A speech delivered in a monotone will make the most interesting subject sound dull and is likely to be sleep inducing.
Speaking Pace and Pause
Pace – a measured delivery or high-speed gabble.
Pause – silence!
In normal conversation, speaking speed isn’t usually a problem. But when delivering a speech, several factors come in to play. Firstly, we’re speaking for much longer than we would in conversation.
We are presenting a lot of information. The audience needs time to absorb and understand what they are being told.
In addition, distance will dull our words, especially if our word enunciation isn’t that clear. A slower pace will help with clear enunciation and it will aid the audience’s comprehension of our message.
The use of pauses is an important element in pacing a speech.
Pausing after making an important point will give the listeners time to take it onboard. If we’ve made a humorous comment, pausing will allow the audience time to laugh before we continue.
And pausing will provide time to draw breath. Breathing is always a jolly good idea.
Pausing will also allow us to glance at our notes, or even to take a sip of water.
We now have the basic components in place.
But they must be assembled carefully to provide variety. This is partly for interest, but mostly to add impact to the words. To help the words persuade the listeners to our point of view.
When we are about to make a serious or important point, slowing down and lowering voice volume will draw the audience in. A brief pause before making the point will add further impact.
At other times, slightly increasing the pace of delivery and raising the volume will add excitement and demonstrate enthusiasm.
When practising a speech, it’s a good idea to try varying it in different ways to see how it sounds. And if there are parts of the presentation when it is really important to introduce variation, a highlight in our notes can be a useful reminder for effective use of voice.
What Was It We Said?
Ah, yes. Public speaking is different from conversational speaking. Effective use of voice is essential to make an impact on the audience.
Variations of Voice Volume and Projection, Tone and Pitch, Pace and Pause are required.

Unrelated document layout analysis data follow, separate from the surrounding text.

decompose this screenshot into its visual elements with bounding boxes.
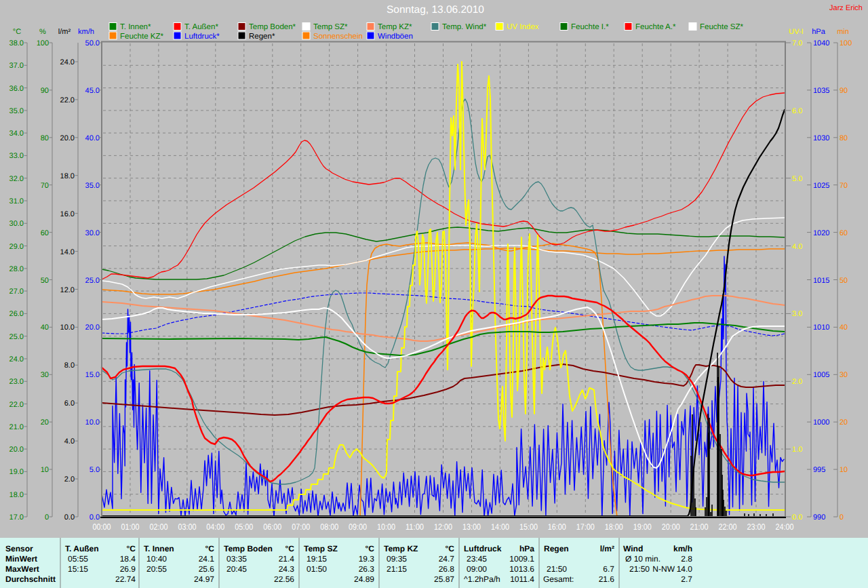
svg-text:24.3: 24.3 (279, 564, 295, 574)
svg-text:22.0: 22.0 (60, 96, 75, 104)
svg-text:Luftdruck*: Luftdruck* (184, 33, 220, 41)
svg-text:Jarz Erich: Jarz Erich (829, 4, 863, 12)
svg-text:19:00: 19:00 (633, 522, 652, 532)
svg-text:2.0: 2.0 (64, 475, 75, 484)
svg-text:10:00: 10:00 (377, 522, 395, 532)
svg-text:80: 80 (41, 134, 49, 142)
svg-text:20:45: 20:45 (226, 564, 247, 574)
svg-text:MinWert: MinWert (5, 554, 37, 564)
svg-text:21:50: 21:50 (629, 564, 650, 574)
svg-text:Sensor: Sensor (5, 544, 33, 553)
svg-text:60: 60 (41, 229, 49, 237)
svg-text:°C: °C (446, 544, 455, 553)
svg-text:34.0: 34.0 (9, 130, 24, 138)
svg-text:13:00: 13:00 (462, 522, 481, 532)
svg-text:Feuchte SZ*: Feuchte SZ* (700, 23, 743, 31)
svg-text:10: 10 (41, 466, 49, 474)
svg-text:21:50: 21:50 (547, 564, 567, 574)
svg-text:26.8: 26.8 (439, 564, 455, 574)
svg-text:Windböen: Windböen (378, 33, 413, 41)
svg-text:0.0: 0.0 (90, 513, 100, 522)
svg-text:100: 100 (37, 39, 49, 47)
svg-text:8.0: 8.0 (64, 361, 75, 370)
svg-text:20:55: 20:55 (146, 564, 167, 574)
svg-text:31.0: 31.0 (9, 197, 24, 205)
svg-text:06:00: 06:00 (263, 522, 281, 532)
svg-text:6.7: 6.7 (603, 564, 614, 574)
svg-text:23:00: 23:00 (747, 522, 766, 532)
svg-text:90: 90 (41, 87, 49, 95)
svg-text:24.97: 24.97 (194, 574, 214, 584)
svg-text:2.7: 2.7 (681, 574, 692, 584)
svg-text:25.0: 25.0 (9, 333, 24, 341)
svg-text:10:40: 10:40 (146, 554, 167, 564)
svg-text:19:15: 19:15 (307, 554, 327, 564)
svg-text:5.0: 5.0 (90, 466, 100, 474)
svg-text:15.0: 15.0 (85, 371, 100, 379)
svg-text:24.1: 24.1 (199, 554, 215, 564)
svg-text:2.0: 2.0 (792, 378, 802, 386)
svg-text:18.0: 18.0 (9, 491, 24, 499)
svg-text:21.6: 21.6 (599, 574, 615, 584)
svg-text:1030: 1030 (813, 134, 829, 142)
svg-text:40: 40 (41, 324, 49, 332)
svg-text:09:00: 09:00 (467, 564, 487, 574)
svg-text:T. Innen*: T. Innen* (120, 23, 151, 31)
svg-text:14:00: 14:00 (491, 522, 509, 532)
svg-text:Durchschnitt: Durchschnitt (5, 574, 56, 584)
svg-text:24:00: 24:00 (776, 522, 794, 532)
svg-text:22:00: 22:00 (719, 522, 737, 532)
svg-text:24.0: 24.0 (9, 355, 24, 364)
svg-text:Luftdruck: Luftdruck (464, 544, 502, 553)
svg-text:22.56: 22.56 (274, 574, 294, 584)
svg-text:50.0: 50.0 (85, 39, 100, 47)
svg-text:04:00: 04:00 (206, 522, 224, 532)
svg-text:24.0: 24.0 (60, 58, 75, 66)
svg-text:80: 80 (840, 134, 848, 142)
svg-text:03:00: 03:00 (178, 522, 196, 532)
svg-text:24.7: 24.7 (439, 554, 455, 564)
svg-text:05:55: 05:55 (68, 554, 88, 564)
svg-text:100: 100 (840, 39, 852, 47)
svg-text:min: min (837, 28, 849, 36)
svg-text:1020: 1020 (813, 229, 829, 237)
svg-text:18:00: 18:00 (605, 522, 623, 532)
svg-text:Gesamt:: Gesamt: (543, 574, 574, 584)
svg-text:09:00: 09:00 (349, 522, 367, 532)
svg-text:08:00: 08:00 (320, 522, 338, 532)
svg-text:30.0: 30.0 (9, 220, 24, 228)
svg-text:6.0: 6.0 (792, 107, 802, 115)
svg-text:995: 995 (813, 466, 825, 474)
svg-text:Sonntag, 13.06.2010: Sonntag, 13.06.2010 (387, 4, 484, 16)
svg-text:30.0: 30.0 (85, 229, 100, 237)
svg-text:01:50: 01:50 (307, 564, 327, 574)
svg-text:1010: 1010 (813, 324, 829, 332)
svg-text:0.0: 0.0 (792, 513, 802, 522)
svg-text:°C: °C (13, 28, 21, 36)
svg-text:1000: 1000 (813, 418, 829, 427)
svg-text:23:45: 23:45 (467, 554, 487, 564)
svg-text:1011.4: 1011.4 (510, 574, 534, 584)
svg-text:Feuchte I.*: Feuchte I.* (571, 23, 609, 31)
svg-text:3.0: 3.0 (792, 310, 802, 318)
svg-text:1005: 1005 (813, 371, 829, 379)
svg-text:00:00: 00:00 (93, 522, 111, 532)
svg-text:1015: 1015 (813, 277, 829, 285)
svg-text:36.0: 36.0 (9, 85, 24, 93)
svg-text:35.0: 35.0 (85, 182, 100, 190)
svg-text:02:00: 02:00 (149, 522, 167, 532)
svg-text:MaxWert: MaxWert (5, 564, 39, 574)
svg-text:4.0: 4.0 (64, 437, 75, 446)
svg-text:Temp. Wind*: Temp. Wind* (442, 23, 487, 31)
svg-text:T. Außen: T. Außen (65, 544, 99, 553)
svg-text:17:00: 17:00 (576, 522, 595, 532)
svg-text:0: 0 (840, 513, 844, 522)
svg-text:Sonnenschein: Sonnenschein (313, 33, 363, 41)
svg-text:50: 50 (41, 277, 49, 285)
svg-text:T. Außen*: T. Außen* (184, 23, 218, 31)
svg-text:°C: °C (127, 544, 136, 553)
svg-text:33.0: 33.0 (9, 152, 24, 160)
svg-text:20.0: 20.0 (60, 134, 75, 142)
svg-text:20: 20 (41, 418, 49, 427)
svg-text:22.74: 22.74 (115, 574, 136, 584)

If we’re new to public speaking, this can feel pretty strange. But let’s remember we need to put on a performance if our speech is to be effective.
To find out more about how voice is generated, how an elephant spoke Korean and why parrots are like us, have a look at this short video. It’s also an example of excessive arm waving, as discussed in our post on making Persuasive Presentations.
So now you know how to use your voice effectively. And if you watched the video, how that elephant spoke Korean.